Rough times could be ahead for the nation’s hog producers.
Chris Hurt, Extension livestock marketing economist at Purdue University in West Lafayette, Ind., says the combination of high hog numbers, record feed costs and sow liquidation will result in huge losses in the coming months.
“Losses in the final quarter of this year could be $60 per head, exceeding the previous record quarterly losses of $45 per head in the fall of 1998,” he says. Hurt says slaughter numbers over the past couple of weeks have been up 6 percent. Most numbers indicated only a 1 percent increase was expected.

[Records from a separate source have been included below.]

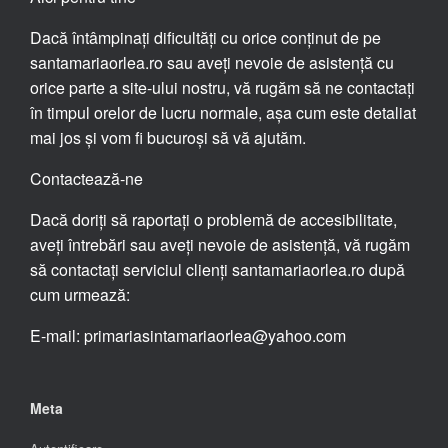
Dacă întâmpinați dificultăți cu orice conținut de pe
santamariaorlea.ro sau aveți nevoie de asistență cu
orice parte a site-ului nostru, vă rugăm să ne contactați
în timpul orelor de lucru normale, așa cum este detaliat
mai jos și vom fi bucuroși să vă ajutăm.
Contactează-ne
Dacă doriți să raportați o problemă de accesibilitate,
aveți întrebări sau aveți nevoie de asistență, vă rugăm
să contactați serviciul clienți santamariaorlea.ro după
cum urmează:
E-mail: primariasintamariaorlea@yahoo.com
Meta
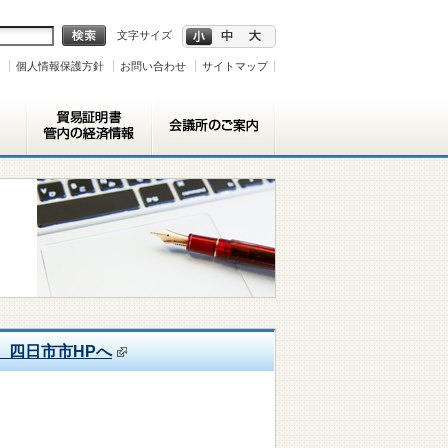
文字サイズ
個人情報保護方針
お問い合わせ
サイトマップ
）四日市市HPへ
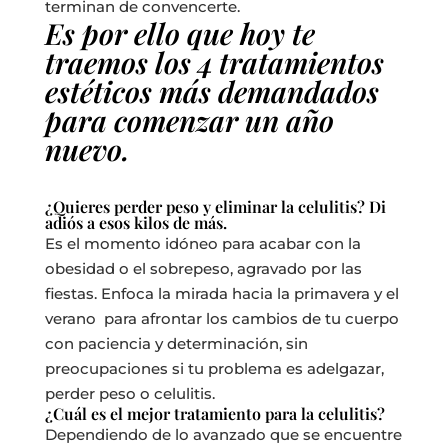
terminan de convencerte.
Es por ello que hoy te
traemos los 4 tratamientos
estéticos más demandados
para comenzar un año
nuevo.
¿Quieres perder peso y eliminar la celulitis? Di
adiós a esos kilos de más.
Es el momento idóneo para acabar con la
obesidad o el sobrepeso, agravado por las
fiestas.
Enfoca la mirada hacia la primavera y el
verano para afrontar los cambios de tu cuerpo
con paciencia y determinación, sin
preocupaciones si tu problema es adelgazar,
perder peso o celulitis.
¿Cuál es el mejor tratamiento para la celulitis?
Dependiendo de lo avanzado que se encuentre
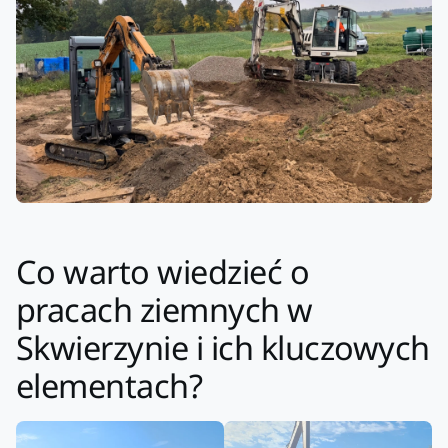
Co warto wiedzieć o
pracach ziemnych w
Skwierzynie i ich kluczowych
elementach?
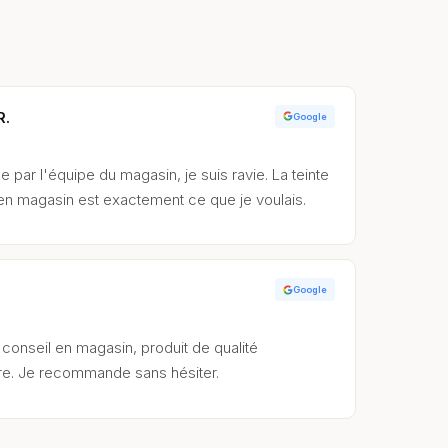
R.
Google
e par l'équipe du magasin, je suis ravie. La teinte
 en magasin est exactement ce que je voulais.
Google
conseil en magasin, produit de qualité
re. Je recommande sans hésiter.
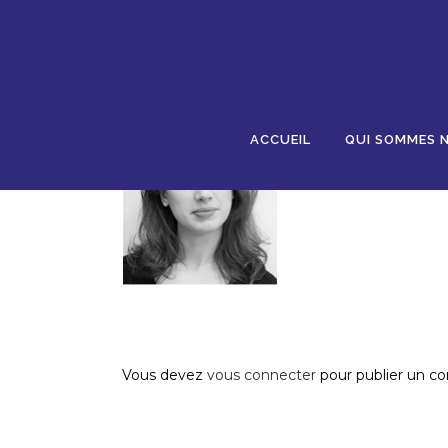
18 NOV
AGREST
Posted at 09:23h
in
by
AJR
0 Comments
0
ACCUEIL
QUI SOMMES 
Post A Comment
Vous devez
vous connecter
pour publier un c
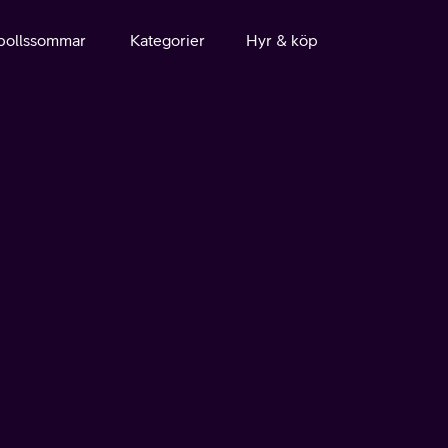
bollssommar
Kategorier
Hyr & köp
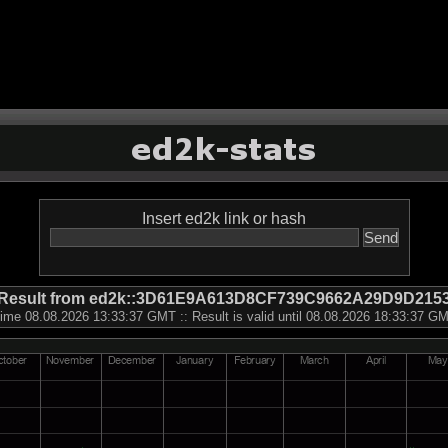
Insert ed2k link or hash
Result from ed2k::3D61E9A613D8CF739C9662A29D9D215
ime 08.08.2026 13:33:37 GMT :: Result is valid until 08.08.2026 18:33:37 G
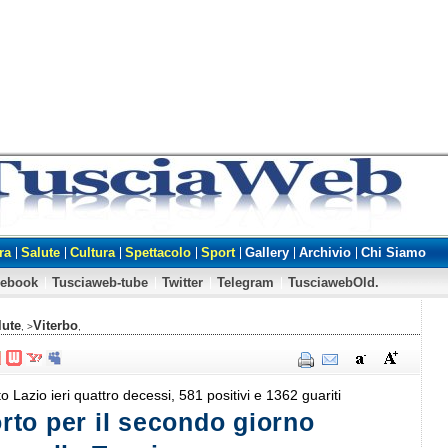
ra
Salute
Cultura
Spettacolo
Sport
Gallery
Archivio
Chi Siamo
cebook
Tusciaweb-tube
Twitter
Telegram
TusciawebOld.
lute
Viterbo
, >
,
lto Lazio ieri quattro decessi, 581 positivi e 1362 guariti
to per il secondo giorno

“This has caused a $10 per hundredweight drop in live prices since late July with prices now in the low-$60s,” he says.
“The source of those extra hogs is probably related to some delayed marketings due to the summer heat, to a desire to sell pigs more quickly before prices really tumble moving into fall and to higher sow slaughter.”
Hurt expects cash prices over the fourth quarter to average in the mid-$50s. He says production costs will likely be above $75 per hundredweight for the remainder of the year.
Summer losses are expected to be about $30 per head. Hurt says losses in the first quarter of 2013 will be nearly $38 per head with second-quarter losses falling to $5 per head.
“Over this one-year span, losses may average about $33 per head. That means total losses of around $4 billion for the U.S. industry.”
Hurt says most data indicates sow liquidation began in early August, and has continued to grow. He says roughly 30,000 sows were liquidated in August.
“This would represent a reduction of about 0.6 percent of the national sow head in one month. This rate will continue, and perhaps even increase, if corn prices stay at current levels or move higher.
“The breeding herd may decline by 4 to 6 percent in the six months from August 2012 through January 2013.” Hurt expects that rate to slow after the first of the year.
“The dilemma for the industry is that the enormous losses are going to occur for pigs that are already born. Continued liquidation of sows will not reduce slaughter numbers until next summer and so does not address the short-term financial disaster.”
He says lower slaughter weights could help through less feed use and shorter pork supplies, but adds packers would to agree to lower weights to avoiding sharp discounts for lighter pigs.
Hurt says the red ink could result in severe equity loss for producers. Hog production could become profitable again next summer if feed costs are lower, he adds.